# Help me diagnose my issues.



## Jimefam (Jun 22, 2018)

So today was the first time i used my new to me reel mower on my newly sodded lawn. I had mowed it once with a borrowed rotary as low as it would go(2") and today i went as high as my greens king would go which i believe is 1.25". Not too thrilled with it i think i have a few reasons why its not coming out great. First of all i am 100% new to cutting grass. Never really did it before anywhere and have now cut once with a rotary and once with the reel mower so im not very good at it. #2 the reel mower front end floats and bounces quite a bit i think because i have the hoc maxed out and also because my lawn is not very level. #3 perhaps my reel isnt as sharp as it needs to be.

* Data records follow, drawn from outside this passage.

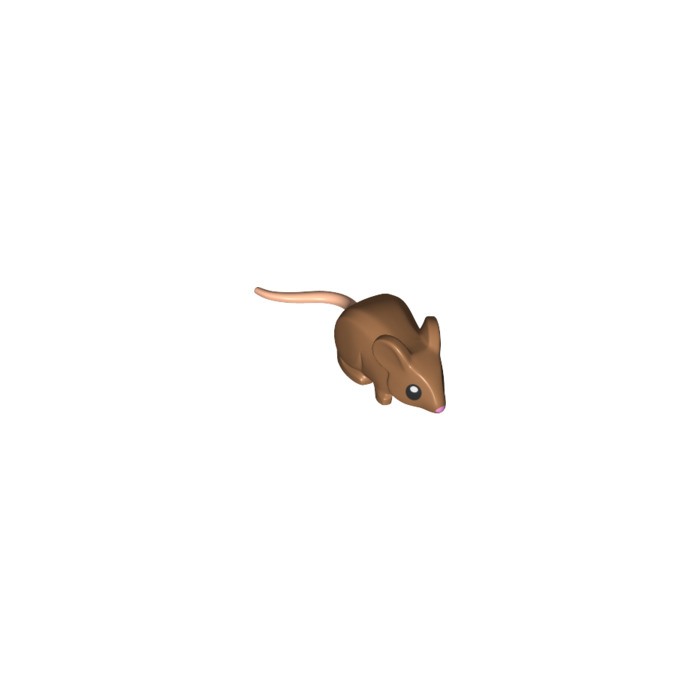 You are a GUI agent. You are given a task and a screenshot of the screen. Output one action in this format:
    pyautogui.click(x=<x>, y=<y>)
    Task: Click on the mouse
    
    Given the screenshot: What is the action you would take?
    pyautogui.click(x=395, y=356) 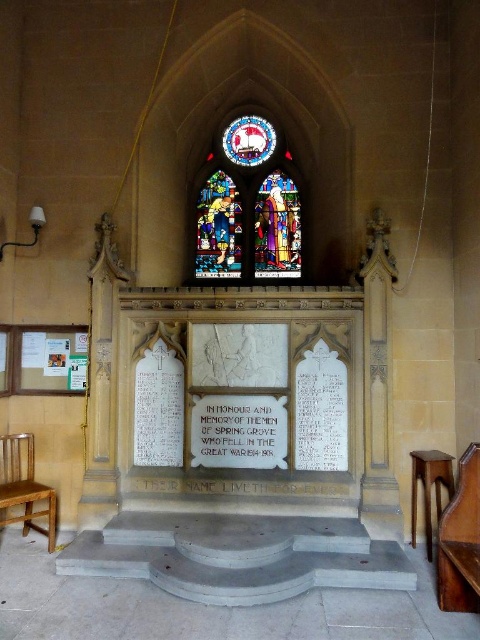 You are standing in front of the memorial altar and notice two points marked on it. The first point is at coordinate [263,122] and the second is at [254,461]. Which point is closer to you?

Point [263,122] is closer to you because it is further to the viewer than point [254,461].

You are a visitor standing at the entrance of the church, wanting to take a photo of both the stained glass window at center and the wooden chair at left. You have a camera with a 50mm lens. Knowing that the minimum distance between objects for the lens to focus on both is 10 feet, will you be able to capture both in focus?

The stained glass window at center and wooden chair at left are 9.73 feet apart from each other. Since the minimum required distance for the 50mm lens to focus on both is 10 feet, the distance is insufficient. Therefore, you cannot capture both in focus with this setup. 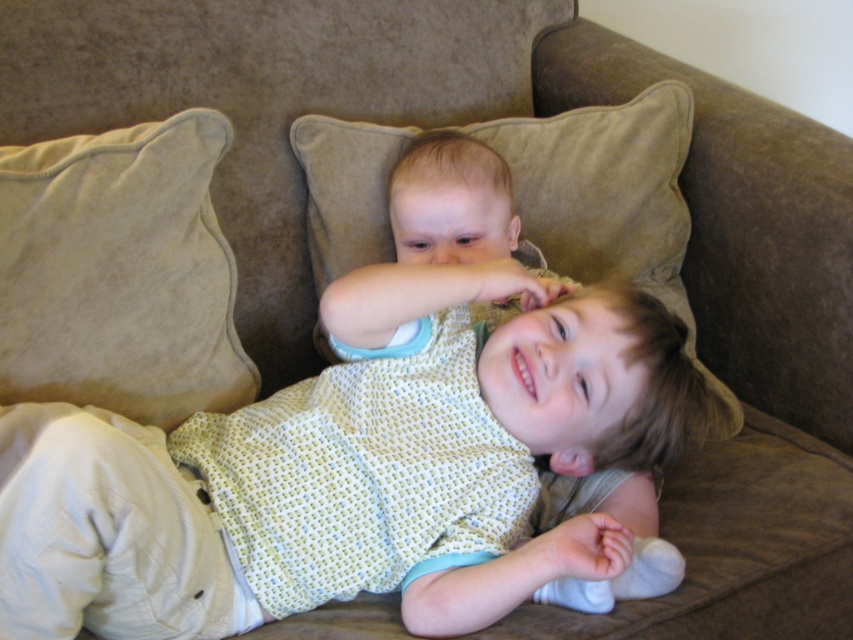 Is light yellow knitted sweater at center shorter than beige suede pillow at center?

Yes, light yellow knitted sweater at center is shorter than beige suede pillow at center.

Which is in front, point (64, 625) or point (642, 259)?

Point (64, 625) is more forward.

Locate an element on the screen. The height and width of the screenshot is (640, 853). light yellow knitted sweater at center is located at coordinates (347, 481).

Is light yellow knitted sweater at center shorter than beige suede pillow at left?

Correct, light yellow knitted sweater at center is not as tall as beige suede pillow at left.

Locate an element on the screen. The image size is (853, 640). light yellow knitted sweater at center is located at coordinates (347, 481).

Who is positioned more to the right, beige suede pillow at left or beige suede pillow at center?

beige suede pillow at center

Find the location of a particular element. The width and height of the screenshot is (853, 640). beige suede pillow at left is located at coordinates (120, 273). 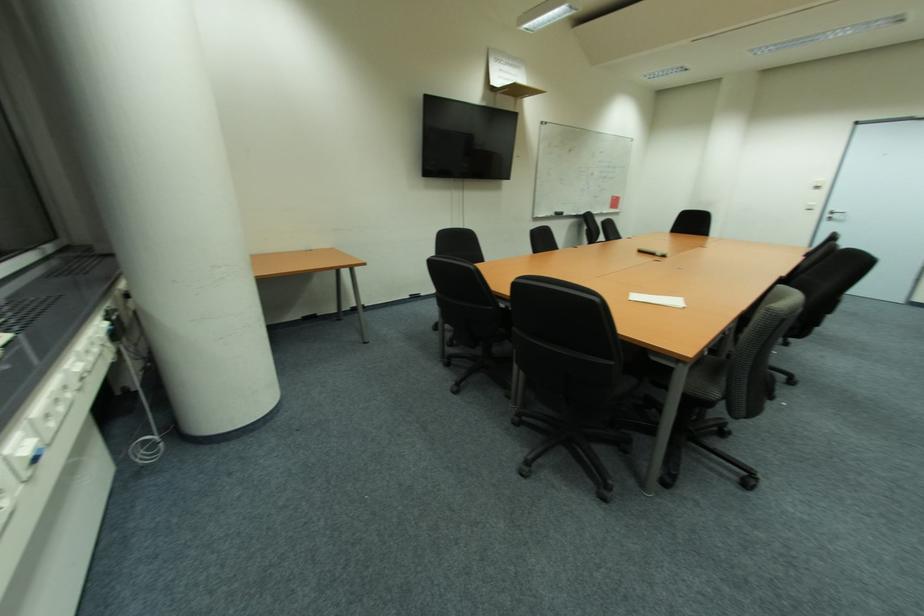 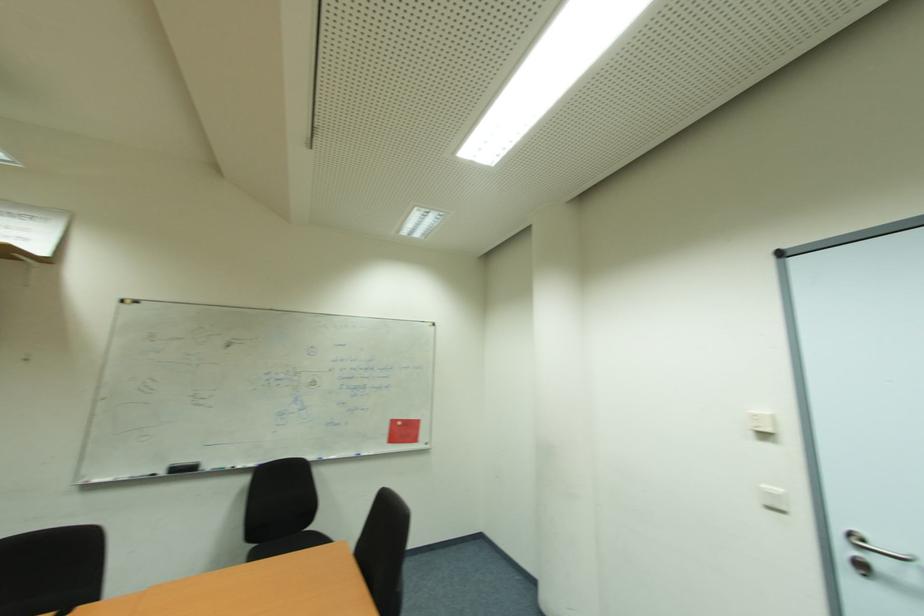 The point at (618, 198) is marked in the first image. Where is the corresponding point in the second image?

(397, 423) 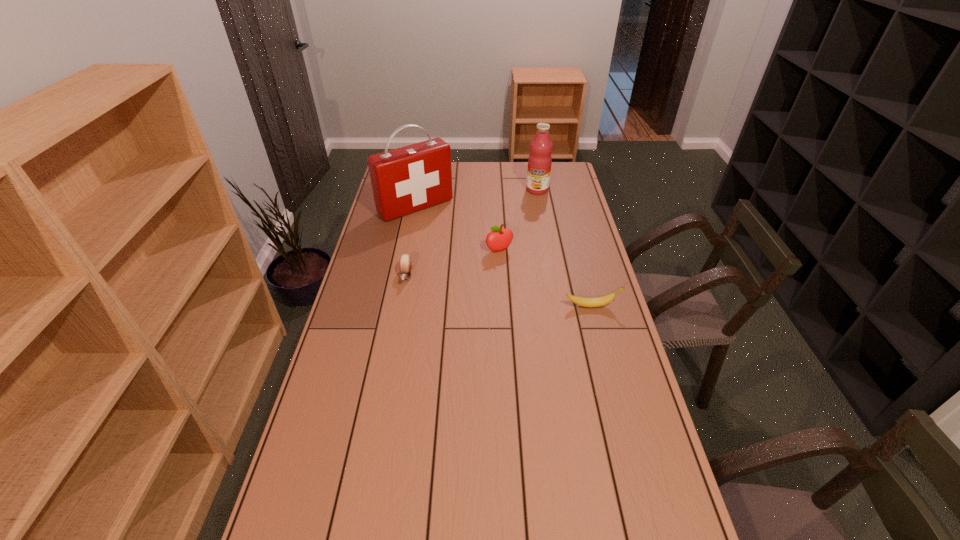 Where is `the first-aid kit present at the left edge`? the first-aid kit present at the left edge is located at coordinates (408, 179).

I want to click on banana that is positioned at the right edge, so click(599, 301).

Identify the location of fruit juice at the right edge. This screenshot has width=960, height=540. (539, 162).

Image resolution: width=960 pixels, height=540 pixels. Find the location of `object situated at the far right corner`. object situated at the far right corner is located at coordinates (539, 162).

This screenshot has height=540, width=960. I want to click on free spot at the far edge of the desktop, so click(522, 178).

This screenshot has width=960, height=540. I want to click on free space at the left edge of the desktop, so click(350, 298).

The width and height of the screenshot is (960, 540). What are the coordinates of `vacant point at the right edge` in the screenshot? It's located at (574, 187).

Image resolution: width=960 pixels, height=540 pixels. I want to click on vacant space that is in between the nearest object and the fruit juice, so click(x=564, y=248).

Find the location of a particular element. This screenshot has height=540, width=960. free space that is in between the escargot and the banana is located at coordinates (499, 291).

You are a GUI agent. You are given a task and a screenshot of the screen. Output one action in this format:
    pyautogui.click(x=<x>, y=<y>)
    Task: Click on the free area in between the fruit juice and the escargot
    The height and width of the screenshot is (540, 960).
    Given the screenshot: What is the action you would take?
    (x=471, y=233) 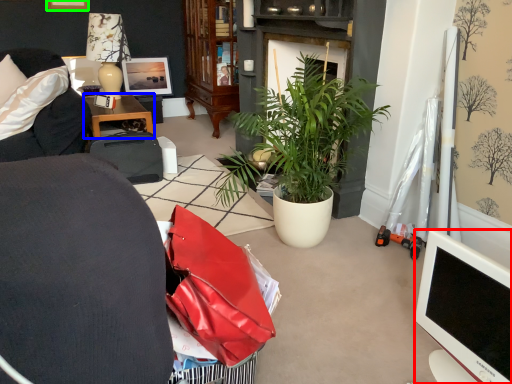 Question: Considering the real-world distances, which object is farthest from television (highlighted by a red box)? desk (highlighted by a blue box) or picture frame (highlighted by a green box)?

Choices:
 (A) desk
 (B) picture frame

Answer: (B) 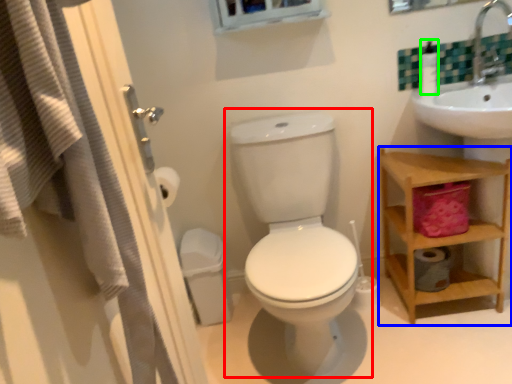 Question: Which object is positioned closest to toilet (highlighted by a red box)? Select from shelf (highlighted by a blue box) and soap dispenser (highlighted by a green box).

Choices:
 (A) shelf
 (B) soap dispenser

Answer: (A) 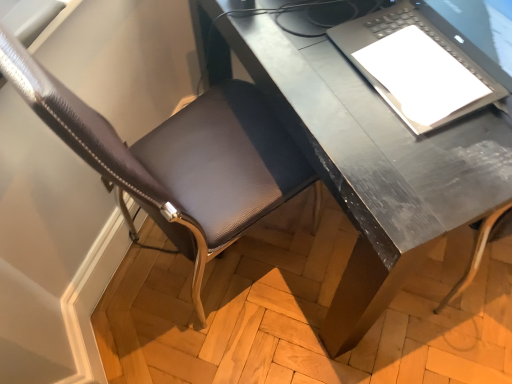 Question: Would you say metallic gray desk at center contains leather-like brown chair at lower left?

Choices:
 (A) no
 (B) yes

Answer: (A)

Question: Is metallic gray desk at center positioned with its back to leather-like brown chair at lower left?

Choices:
 (A) yes
 (B) no

Answer: (B)

Question: Does metallic gray desk at center have a greater height compared to leather-like brown chair at lower left?

Choices:
 (A) yes
 (B) no

Answer: (B)

Question: Is metallic gray desk at center not inside leather-like brown chair at lower left?

Choices:
 (A) no
 (B) yes

Answer: (B)

Question: Does metallic gray desk at center have a smaller size compared to leather-like brown chair at lower left?

Choices:
 (A) yes
 (B) no

Answer: (B)

Question: Does metallic gray desk at center come in front of leather-like brown chair at lower left?

Choices:
 (A) yes
 (B) no

Answer: (B)

Question: From the image's perspective, is leather-like brown chair at lower left located beneath matte black laptop at upper right?

Choices:
 (A) no
 (B) yes

Answer: (B)

Question: From the image's perspective, is leather-like brown chair at lower left on top of matte black laptop at upper right?

Choices:
 (A) no
 (B) yes

Answer: (A)

Question: Is leather-like brown chair at lower left smaller than matte black laptop at upper right?

Choices:
 (A) yes
 (B) no

Answer: (B)

Question: Is leather-like brown chair at lower left closer to the viewer compared to matte black laptop at upper right?

Choices:
 (A) yes
 (B) no

Answer: (A)

Question: Would you say leather-like brown chair at lower left contains matte black laptop at upper right?

Choices:
 (A) yes
 (B) no

Answer: (B)

Question: Is leather-like brown chair at lower left next to matte black laptop at upper right and touching it?

Choices:
 (A) yes
 (B) no

Answer: (B)

Question: Is matte black laptop at upper right facing away from metallic gray desk at center?

Choices:
 (A) yes
 (B) no

Answer: (B) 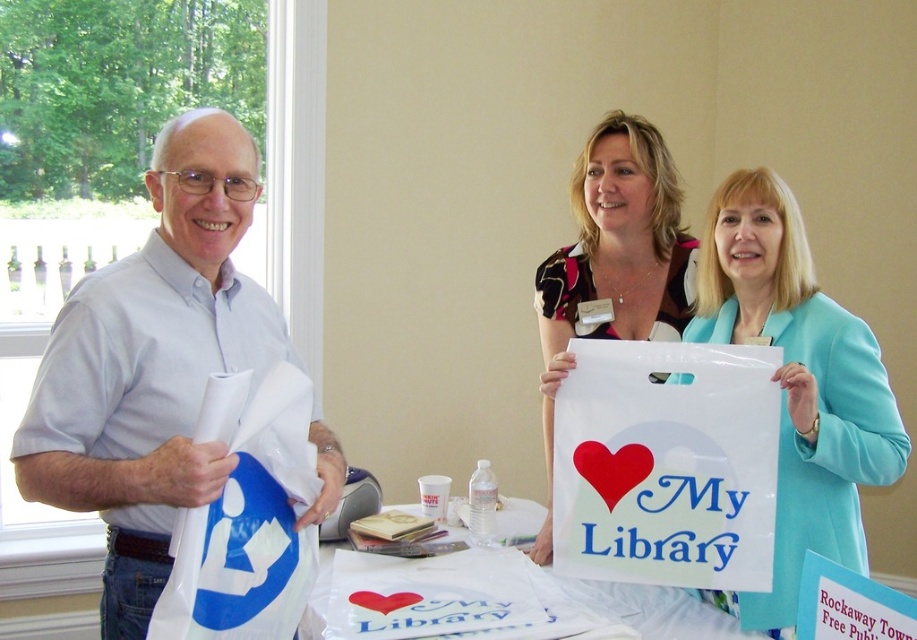 You are at the library event and need to place a new promotional item on the table. The item must be placed between the two points labeled point (683, 317) and point (686, 618). Which point should you place it closer to if you want it to be in front of both?

To place the item in front of both points, you should position it closer to point (686, 618) since point (683, 317) is behind point (686, 618).

Based on the photo, you are organizing a library event and need to place a decorative item between the printed fabric heart at center and the white plastic bag at center on the table. The decorative item is 12 inches wide. Will there be enough space between them to fit it?

The distance between the printed fabric heart at center and the white plastic bag at center is 26.14 inches. Since the decorative item is 12 inches wide, there is sufficient space to place it between them as 26.14 inches is greater than 12 inches.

I am having to make many passes to get the grass somewhat close to uniformly cut and im basically lifting the back of the mower slightly the whole time. Back is killing me right now after like 3 hours of lifting that thing all over the place.

Would lowering it to say .75" over the next few days the leveling it this weekend be a good plan? I am leaving out of town for probably 10 days or so on sunday so it would be a nice time to let it grow through the sand. About how much sand should i get? I also laid down some granular fertilizer tonight after cutting it in hopes it will be growing vigorously if i level it this weekend.


----------



## Darrell (Mar 22, 2018)

Wow, you just jumped into the deep end, eh? Lol

You will get a lot of good advice here. I'm a newbie, too.


----------



## Jimefam (Jun 22, 2018)

Lol yes i went from 0-100 right away because i really want this new house to look nice. My previous yard was maintained ok by a company but never looked as amazing as id like.


----------



## Ware (Jan 28, 2017)

Welcome to TLF!

You definitely don't want the front roller bouncing or floating. Reducing the speed might help with that - also holding the sides of the handlebar versus the top. You shouldn't have to lift up on the back of the mower.

If you continue to reduce the height of cut, do so in small increments.

If you plan on leveling, I would definitely read this topic and invest in a drag mat.

I'm not sure if there are any similar operator videos for Jacobsen mowers out there, but I would watch videos like this to help you get a feel operating a greens mower. The JD controls will be different, but the concepts will be similar.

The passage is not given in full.